How to complete this task »
If a record holds a picture, omit that picture and copy everything else exactly.
------ Material shown ------
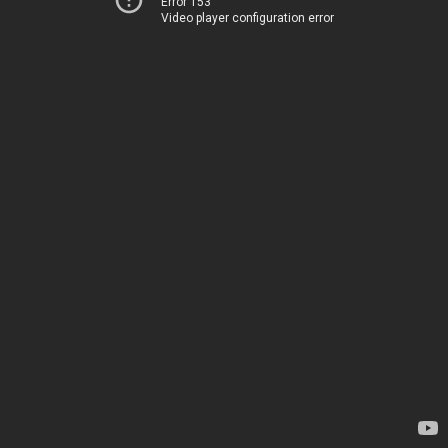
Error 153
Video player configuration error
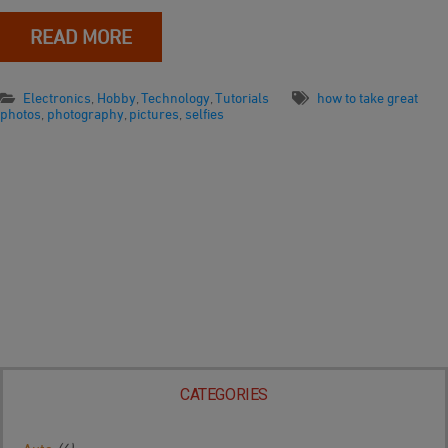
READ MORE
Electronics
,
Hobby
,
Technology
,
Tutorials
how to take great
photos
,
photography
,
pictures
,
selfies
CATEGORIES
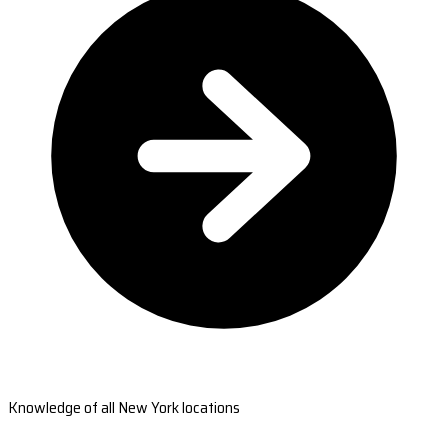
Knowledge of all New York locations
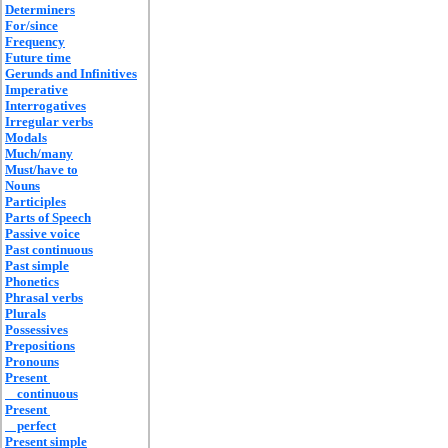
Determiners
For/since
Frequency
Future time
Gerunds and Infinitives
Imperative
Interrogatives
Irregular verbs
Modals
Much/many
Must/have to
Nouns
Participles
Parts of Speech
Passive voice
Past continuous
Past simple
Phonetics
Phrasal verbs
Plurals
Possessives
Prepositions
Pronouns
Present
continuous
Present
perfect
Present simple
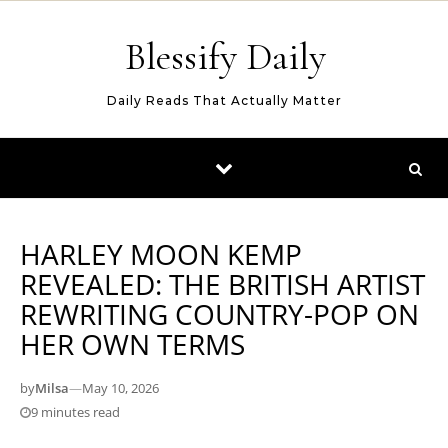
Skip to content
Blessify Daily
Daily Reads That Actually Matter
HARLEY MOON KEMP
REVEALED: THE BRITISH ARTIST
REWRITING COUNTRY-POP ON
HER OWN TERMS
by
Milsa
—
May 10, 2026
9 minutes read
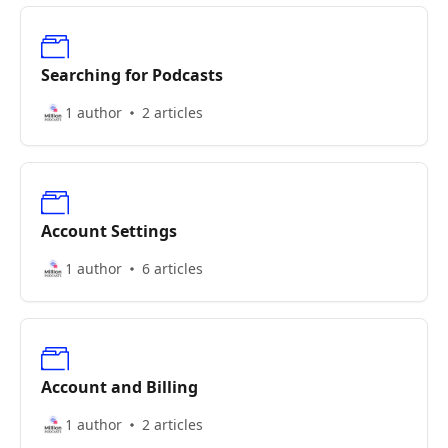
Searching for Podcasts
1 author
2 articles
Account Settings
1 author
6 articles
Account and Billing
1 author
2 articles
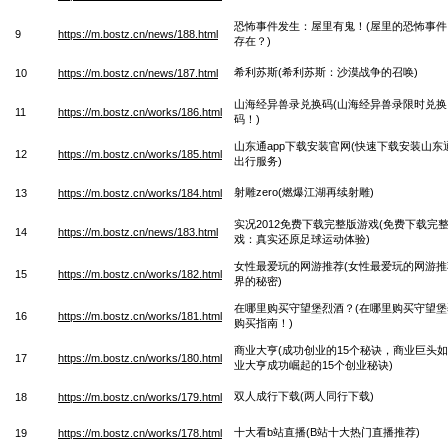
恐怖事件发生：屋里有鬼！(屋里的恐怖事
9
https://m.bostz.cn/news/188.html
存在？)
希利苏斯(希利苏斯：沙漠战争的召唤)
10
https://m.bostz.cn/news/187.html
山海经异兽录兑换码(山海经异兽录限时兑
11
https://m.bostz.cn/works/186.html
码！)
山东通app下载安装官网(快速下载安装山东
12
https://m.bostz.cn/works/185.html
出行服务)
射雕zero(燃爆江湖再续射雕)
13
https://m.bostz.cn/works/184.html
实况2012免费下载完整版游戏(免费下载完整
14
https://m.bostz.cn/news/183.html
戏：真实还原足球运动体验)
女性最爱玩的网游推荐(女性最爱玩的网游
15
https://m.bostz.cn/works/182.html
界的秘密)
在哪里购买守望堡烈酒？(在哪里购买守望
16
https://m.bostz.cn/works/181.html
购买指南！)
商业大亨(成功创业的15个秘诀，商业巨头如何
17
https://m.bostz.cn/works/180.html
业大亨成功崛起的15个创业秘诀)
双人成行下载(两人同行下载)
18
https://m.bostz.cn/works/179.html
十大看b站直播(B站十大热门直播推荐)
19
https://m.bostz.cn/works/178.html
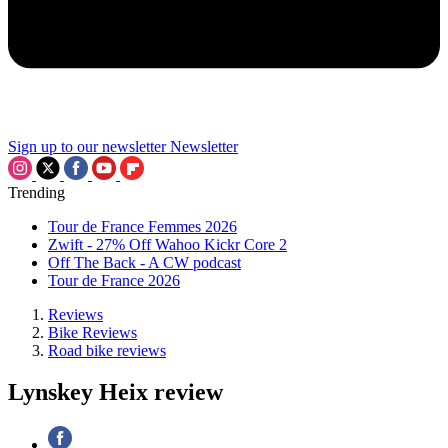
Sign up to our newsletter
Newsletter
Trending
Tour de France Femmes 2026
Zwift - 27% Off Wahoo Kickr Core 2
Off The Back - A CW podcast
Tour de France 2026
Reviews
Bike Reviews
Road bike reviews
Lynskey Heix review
------
Answer for the task »
Error 153
Video player configuration error
READ MORE
Electronics
,
Hobby
,
Technology
,
Tutorials
how to take great
photos
,
photography
,
pictures
,
selfies
CATEGORIES
Knowledge of all New York locations
Determiners
For/since
Frequency
Future time
Gerunds and Infinitives
Imperative
Interrogatives
Irregular verbs
Modals
Much/many
Must/have to
Nouns
Participles
Parts of Speech
Passive voice
Past continuous
Past simple
Phonetics
Phrasal verbs
Plurals
Possessives
Prepositions
Pronouns
Present
continuous
Present
perfect
Present simple
Skip to content
Blessify Daily
Daily Reads That Actually Matter
HARLEY MOON KEMP
REVEALED: THE BRITISH ARTIST
REWRITING COUNTRY-POP ON
HER OWN TERMS
by
Milsa
—
May 10, 2026
9 minutes read
Searching for Podcasts
1 author
2 articles
Account Settings
1 author
6 articles
Account and Billing
1 author
2 articles
恐怖事件发生：屋里有鬼！(屋里的恐怖事
9
https://m.bostz.cn/news/188.html
存在？)
希利苏斯(希利苏斯：沙漠战争的召唤)
10
https://m.bostz.cn/news/187.html
山海经异兽录兑换码(山海经异兽录限时兑
11
https://m.bostz.cn/works/186.html
码！)
山东通app下载安装官网(快速下载安装山东
12
https://m.bostz.cn/works/185.html
出行服务)
射雕zero(燃爆江湖再续射雕)
13
https://m.bostz.cn/works/184.html
实况2012免费下载完整版游戏(免费下载完整
14
https://m.bostz.cn/news/183.html
戏：真实还原足球运动体验)
女性最爱玩的网游推荐(女性最爱玩的网游
15
https://m.bostz.cn/works/182.html
界的秘密)
在哪里购买守望堡烈酒？(在哪里购买守望
16
https://m.bostz.cn/works/181.html
购买指南！)
商业大亨(成功创业的15个秘诀，商业巨头如何
17
https://m.bostz.cn/works/180.html
业大亨成功崛起的15个创业秘诀)
双人成行下载(两人同行下载)
18
https://m.bostz.cn/works/179.html
十大看b站直播(B站十大热门直播推荐)
19
https://m.bostz.cn/works/178.html
Sign up to our newsletter
Newsletter
Trending
Tour de France Femmes 2026
Zwift - 27% Off Wahoo Kickr Core 2
Off The Back - A CW podcast
Tour de France 2026
Reviews
Bike Reviews
Road bike reviews
Lynskey Heix review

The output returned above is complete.